Face à un Ordre des médecins jugé rétrograde, opaque et corporatiste, des praticiens entrent en dissidence

« Ils se targuent de dire qu’ils sont les représentants de la profession, alors qu’ils ne sont pas représentatifs. Ce sont surtout des gens très conservateurs. » Thomas Jégot, médecin généraliste trentenaire en Ariège, fait partie d’un groupe d’une dizaine de confrères ariégeois et de Loire-Atlantique en conflit avec l’Ordre des médecins. C’est l’organisme privé chargé depuis 1945 de l’organisation de sa profession. L’Ordre des médecins n’est pas un un syndicat. Tous les médecins, généralistes et spécialistes, hospitaliers comme libéraux, ont l’obligation d’y adhérer, et de s’acquitter d’une cotisation annuelle.

Cette cotisation, des médecins refusent depuis deux ans de la payer. Ils et elles ne le font pas pour l’argent, mais pour protester contre ce qu’est l’Ordre à leurs yeux : une organisation qui prend des positons politiques réactionnaires à l’encontre de l’intérêt des patients ; un organisme qui ne prend pas assez au sérieux les plaintes contre les médecins, même pour agressions sexuelles ; et qui, en plus, gère très mal la manne financière (85 millions d’euros de budget annuel) que représentent les cotisations des praticiens.

Les médecins récalcitrants vont bientôt se retrouver sur les bancs du tribunal. Attaqués par l’ordre pour le non-paiement de la cotisation, quatre médecins nantais passent en procès le 16 septembre, six en Ariège en octobre.

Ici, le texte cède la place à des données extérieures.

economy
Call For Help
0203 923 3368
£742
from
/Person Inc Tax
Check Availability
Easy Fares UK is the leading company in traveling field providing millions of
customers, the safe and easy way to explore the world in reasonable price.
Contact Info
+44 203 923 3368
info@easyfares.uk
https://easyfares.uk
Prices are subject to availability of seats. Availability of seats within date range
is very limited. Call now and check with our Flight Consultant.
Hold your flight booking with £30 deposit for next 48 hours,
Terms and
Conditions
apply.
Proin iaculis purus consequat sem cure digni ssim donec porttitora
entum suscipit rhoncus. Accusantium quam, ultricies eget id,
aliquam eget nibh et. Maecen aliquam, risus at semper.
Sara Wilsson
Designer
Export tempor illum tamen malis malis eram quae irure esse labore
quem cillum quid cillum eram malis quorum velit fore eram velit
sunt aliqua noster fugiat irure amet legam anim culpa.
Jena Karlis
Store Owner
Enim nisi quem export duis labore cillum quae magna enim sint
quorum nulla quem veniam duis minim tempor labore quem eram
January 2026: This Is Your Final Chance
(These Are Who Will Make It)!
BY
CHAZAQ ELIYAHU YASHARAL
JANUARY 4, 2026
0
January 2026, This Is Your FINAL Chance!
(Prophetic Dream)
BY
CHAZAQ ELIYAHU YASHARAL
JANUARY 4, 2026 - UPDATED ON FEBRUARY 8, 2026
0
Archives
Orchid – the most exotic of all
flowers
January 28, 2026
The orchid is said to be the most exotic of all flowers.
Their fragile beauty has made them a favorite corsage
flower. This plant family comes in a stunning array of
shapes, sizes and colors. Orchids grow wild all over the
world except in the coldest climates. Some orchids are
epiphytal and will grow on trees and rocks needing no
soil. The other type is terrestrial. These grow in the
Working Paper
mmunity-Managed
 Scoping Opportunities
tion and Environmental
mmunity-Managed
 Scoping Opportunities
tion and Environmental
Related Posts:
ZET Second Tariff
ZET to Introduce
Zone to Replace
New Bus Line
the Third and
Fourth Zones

D’autres procédures sont en cours.

« Une structure inutile »

« Quand je me suis installée dans les années 1980, avec quelques médecins, nous avions déjà lancé un mouvement, à Nantes, pour refuser de cotiser. Nous avons alors été condamnés à payer, mais ensuite on traînait des pieds pour le faire, témoigne Marie Kayser, médecin généraliste retraitée, adhérente au Syndicat de la médecine générale (SMG). Elle est l’une des praticiennes qui sera jugées dans quelques jours. Cette fois, c’est le rapport de la Cour des comptes de 2019 qui nous a remotivés à dénoncer l’ordre et à refuser d’alimenter une structure malfaisante et inutile. Ce rapport décrit des choses que nous dénonçons depuis des décennies. »

La Cour des comptes a contrôlé le Conseil national de l’Ordre des médecins il y a quelques années, ainsi que 46 conseils départementaux (sur 101) et les 24 conseils régionaux de l’Ordre. Les conclusions de son rapport de décembre 2019 sont accablantes.

Le rôle officiel de l’Ordre est « de veiller au respect des principes de moralité, probité,…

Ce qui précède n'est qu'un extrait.